The draft statement, which the 15-member council has to agree by consensus, “notes with appreciation” the Saudi Arabia and UAE pledge of humanitarian aid and a Saudi intention to deposit $2 billion into Yemen’s central bank to shore up a weak Yemeni currency.
UAE is part of the Saudi-led military coalition in Yemen.
Independent U.N. experts monitoring Yemen sanctions reported to the Security Council that a coalition blockade in November of areas under Houthi control - which Riyadh said was to stop a flow of arms to the Houthis from Iran - “had the effect of using the threat of starvation as an instrument of war.”
Yemen relies heavily on food imports and is on the brink of famine. Nearly 1 million people have been infected with cholera.
The Saudi U.N. mission did not immediately respond to a request for comment on the U.N. experts report.
Iran has denied supplying the Houthis with weapons.

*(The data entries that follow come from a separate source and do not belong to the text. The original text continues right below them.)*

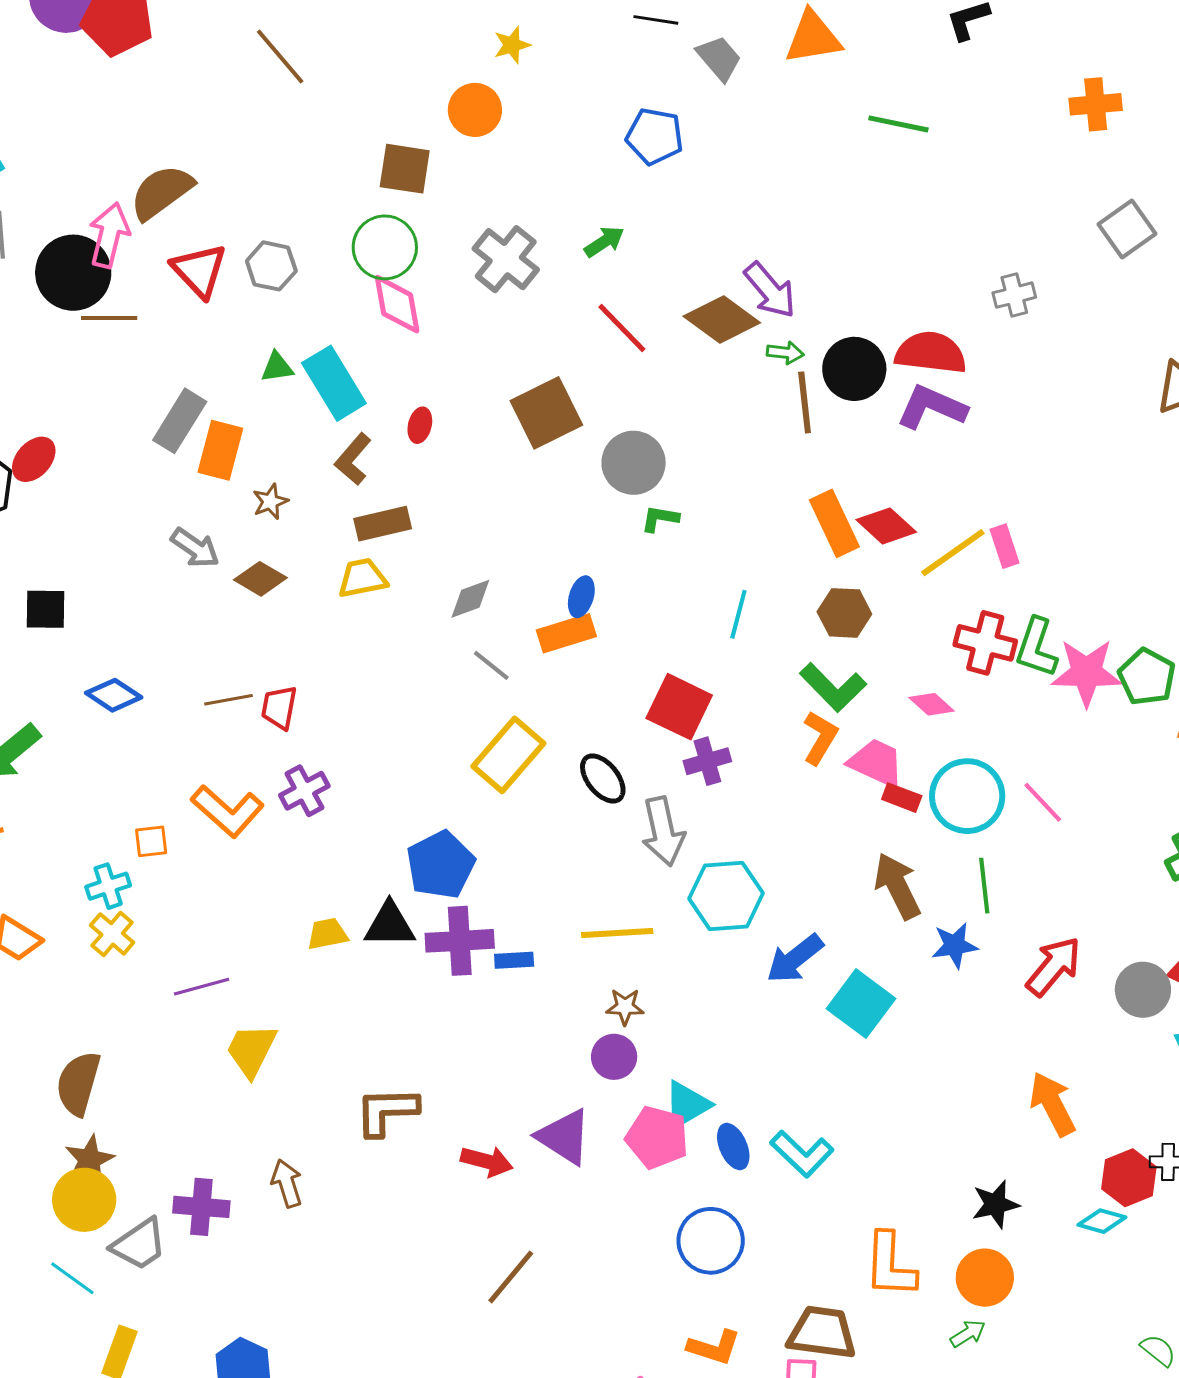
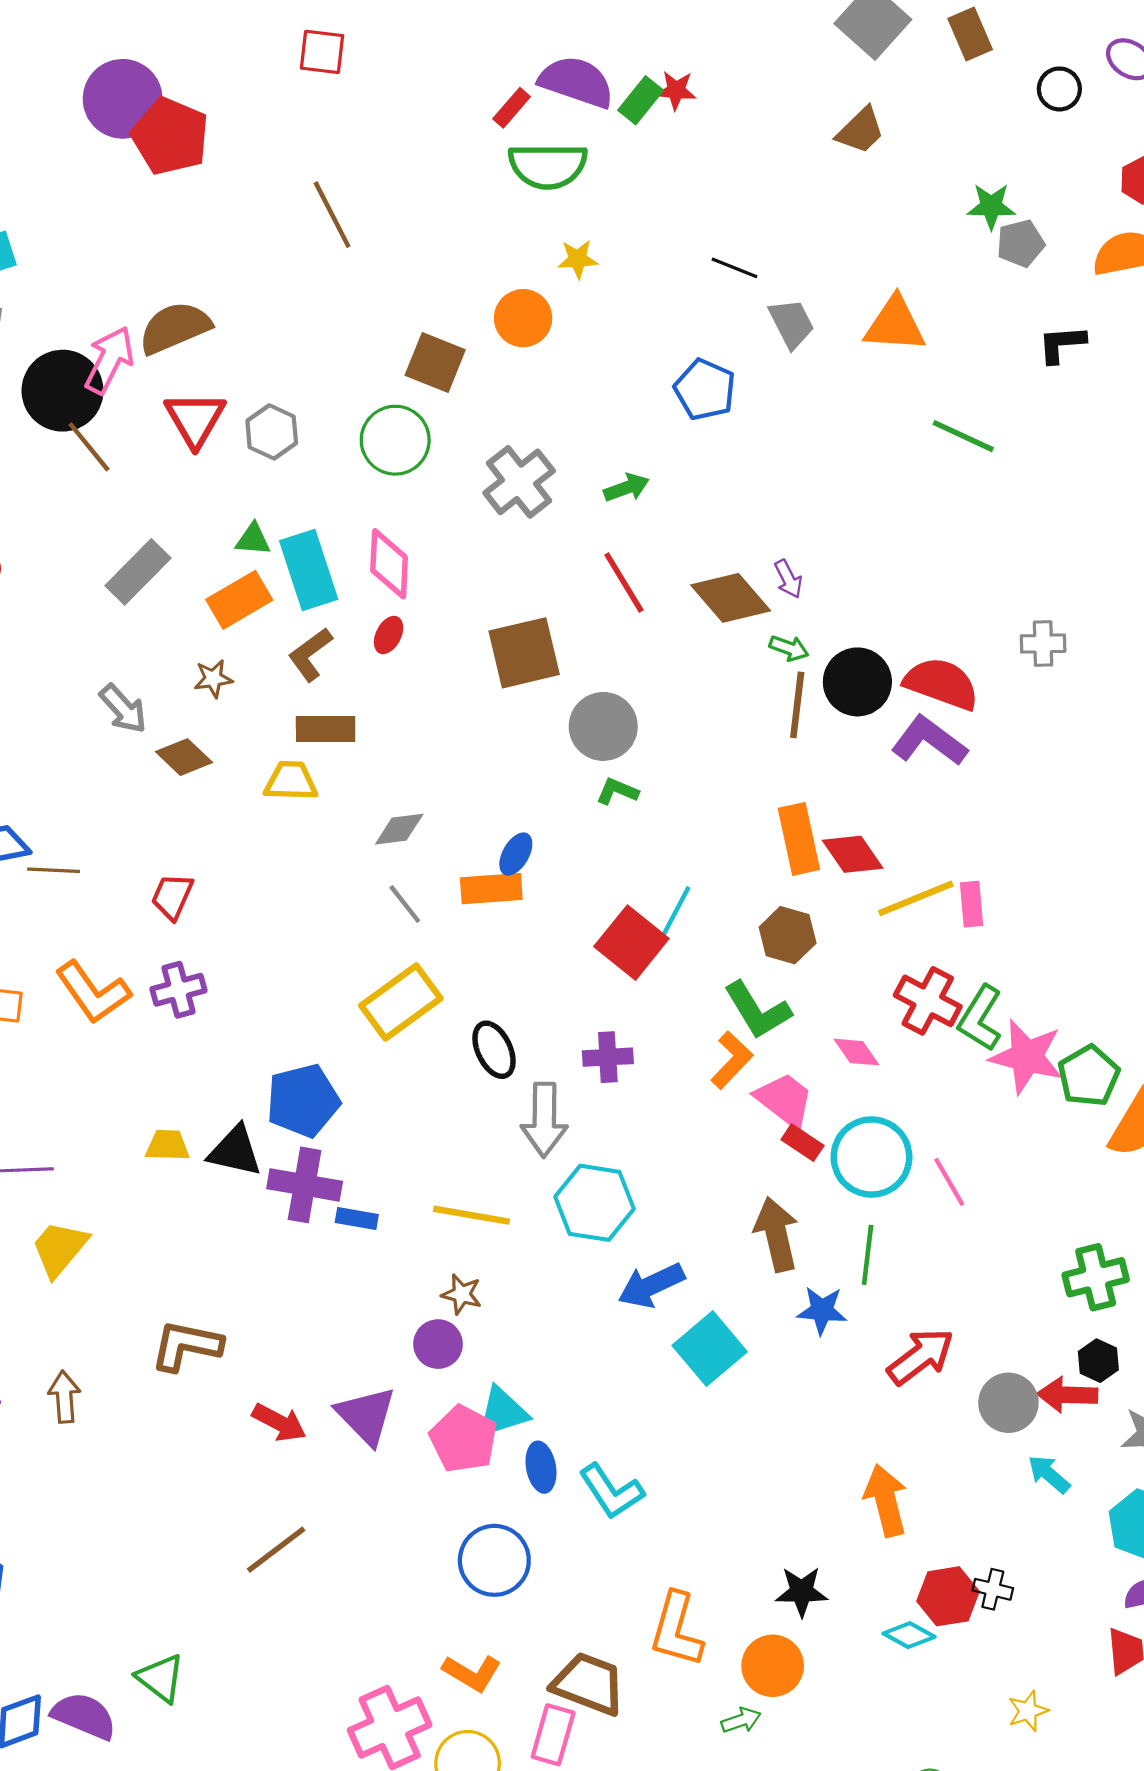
purple arrow: (770, 290) -> (788, 579), size x0.6
pink diamond: (397, 304) -> (389, 564), moved
brown line: (109, 318) -> (89, 447), turned 38
orange rectangle: (220, 450) -> (239, 600), moved, turned 32
brown line: (228, 700) -> (54, 870), moved
red square: (679, 707) -> (631, 943), moved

“Houthi forces are also using the population as a pawn when they escalate their strikes against Saudi Arabia, knowing full well the brunt of reprisals will be felt by the civilian population,” according to the report made public on Thursday.
The U.N. experts said Saudi-led coalition air strikes and indiscriminate use of explosives by the Houthis and fighters loyal to late former Yemeni president Ali Abdullah Saleh disproportionately affected civilians in Yemen in 2017.
“The panel has seen no evidence to suggest that appropriate measures were taken by any side to mitigate the devastating impact of these attacks on the civilian population,” the report said.